Records supplied:
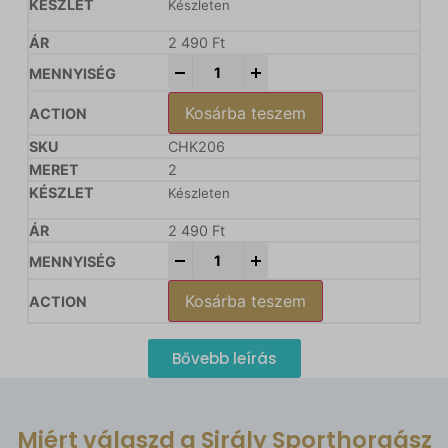
Készleten
2 490
Ft
-
+
Kosárba teszem
CHK206
2
Készleten
2 490
Ft
-
+
Kosárba teszem
Bővebb leírás
Miért válaszd a Sirály Sporthorgász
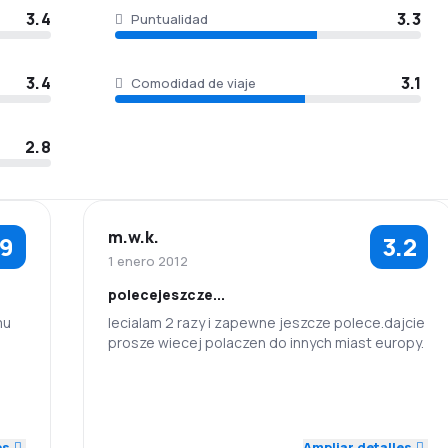
3.4
3.3
Puntualidad
3.4
3.1
Comodidad de viaje
2.8
m.w.k.
.9
3.2
1 enero 2012
polecejeszcze...
lecialam 2 razy i zapewne jeszcze polece.dajcie
prosze wiecej polaczen do innych miast europy.
3.0
3.0
Personal
Puntualidad
5.0
Red de
Precio del
3.0
4.0
es
Ampliar detalles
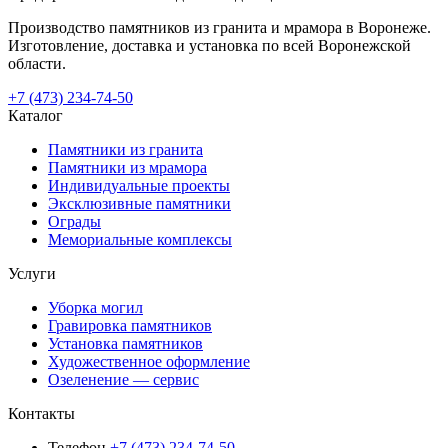
Производство памятников из гранита и мрамора в Воронеже.
Изготовление, доставка и установка по всей Воронежской
области.
+7 (473) 234-74-50
Каталог
Памятники из гранита
Памятники из мрамора
Индивидуальные проекты
Эксклюзивные памятники
Ограды
Мемориальные комплексы
Услуги
Уборка могил
Гравировка памятников
Установка памятников
Художественное оформление
Озеленение — сервис
Контакты
Телефон
+7 (473) 234-74-50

Problem to solve:
Go through the listing above and find each line containing the string "мрамора"; copy those lines.

Written solution:
Производство памятников из гранита и мрамора в Воронеже.
Памятники из мрамора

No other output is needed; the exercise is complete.